This invention relates generally to electrical connectors and, more particularly, to a method for installing electrical connectors onto flat conductor cables.
Flat conductor cable has come in to general use in such areas as under-carpet wiring systems. This type of cable carries out the same function as a conventional round wire in distributing electricity to work stations, however, its use does not require underfloor channels, raceways or floor passage holes as does the conventional round wire system. The flat conductor cable is simply laid ount on a flat surface, such as the floor, and then carpeting placed over it. The cable is very thin and its presence is not perceivable after the carpeting has been placed over it. The cable itself has a series of parallel flat conductors individually sealed with by insulating jacket which resists moisture, chemicals, object penetration, heat, etc. The cable can have any desired number of conductors, three, four and five parallel strips being common.
Although installation layout flexibility is maximized with the use of such cables since they can be flexed and folded without delaminating, there has not been any easy and quick method of installing connectors to the cable. The tasks of making cable splices and cable taps are particularly laborious with prior art technology. These types of connections generally require unique and complicated kinds of connectors and, in some cases, a number of other special components.
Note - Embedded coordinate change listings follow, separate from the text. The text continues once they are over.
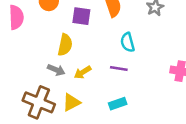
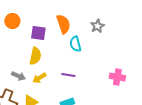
cyan semicircle: (128, 42) -> (75, 44), moved
yellow semicircle: (65, 45) -> (35, 56), moved

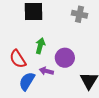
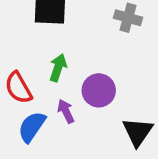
purple arrow: (46, 71) -> (66, 111), turned 48

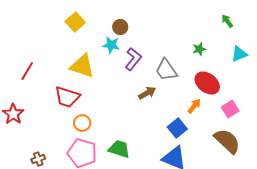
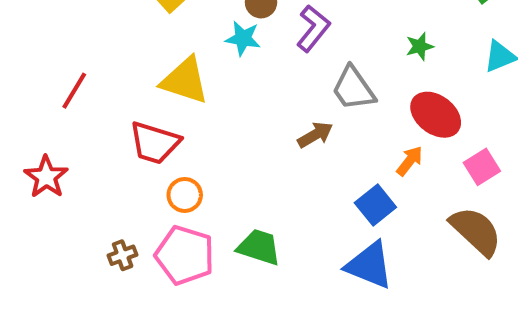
purple L-shape: (133, 59) -> (313, 28), moved
brown cross: (38, 159) -> (122, 255), moved

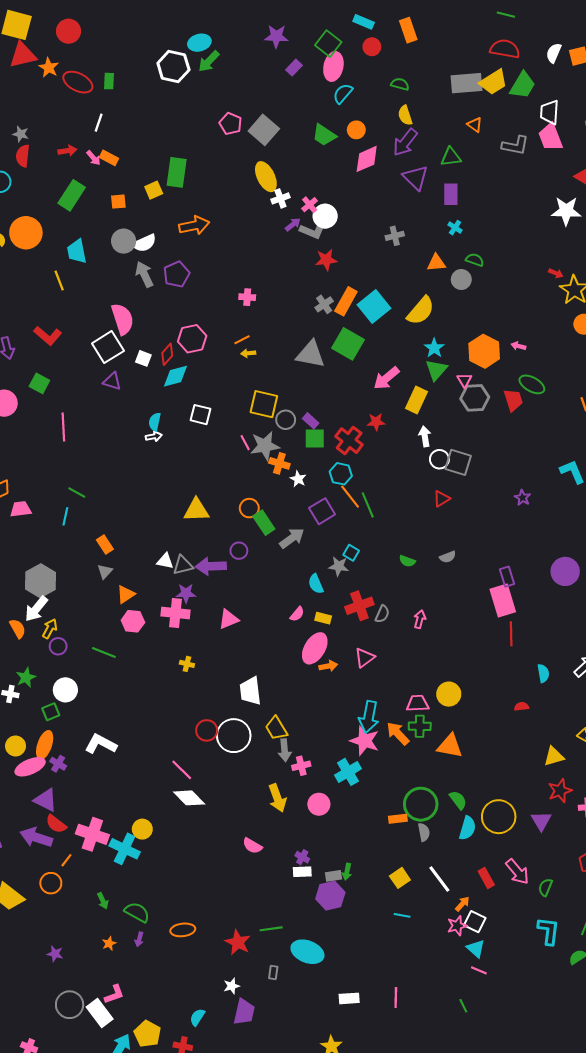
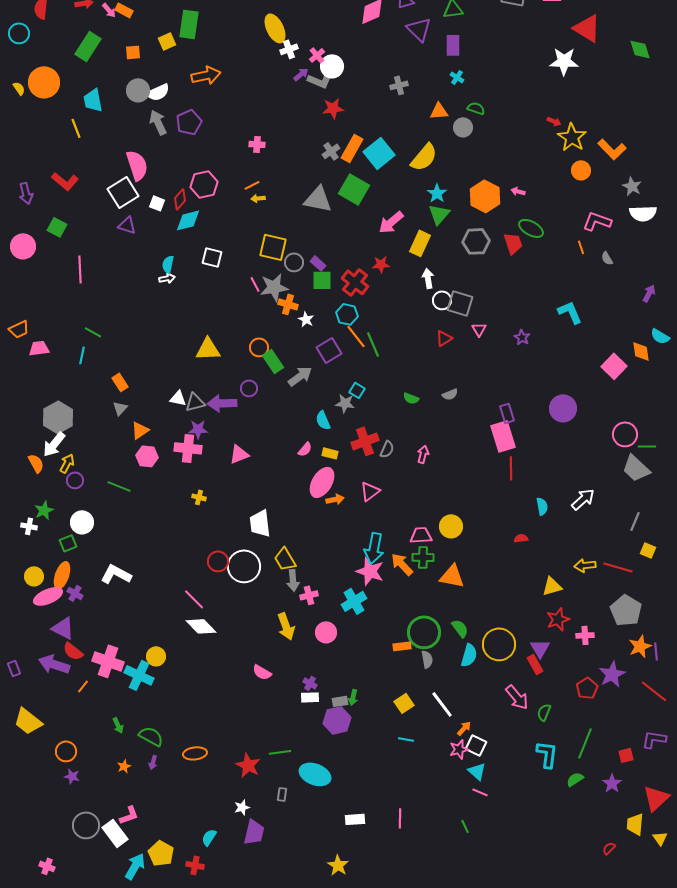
pink triangle: (464, 380) -> (479, 329), moved
red rectangle: (486, 878) -> (535, 664), moved
orange circle: (51, 883) -> (66, 751), moved

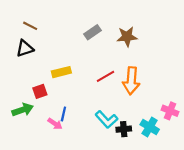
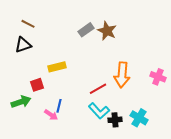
brown star: (127, 37) -> (107, 31), moved, turned 30
red line: (105, 76) -> (98, 89), moved
pink cross: (170, 111) -> (158, 77), moved

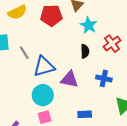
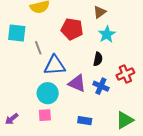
red pentagon: (51, 15) -> (72, 29), moved
red cross: (112, 44) -> (125, 74), moved
blue cross: (104, 78) -> (101, 86), moved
For instance, in one prior art system, splicing of flat conductor cables is accomplished as follows. First, each conductor run in the cable must be torn back along perforations. Then, a special splice connector must be placed over the conductors. This component has an adhesive thereon and a protective covering must be removed from it. An adhesive ridge is then folded over and placed on the cable. The installer then slides a hand tool under the splice ends to crimp a series of individual connector components on the connector assembly in series fashion. In this type of system, a similarly multistep process is carried out in order to make a cable tap. However, the special connectors that are used for cable splicing cannot be used for cable tapping. Another special connector has to be used for this purpose. Still another special connector must be used for transition fittings. As a result, to install a system having a normal range of requirements, an entire inventory of special connectors having widely different configuratons must be used.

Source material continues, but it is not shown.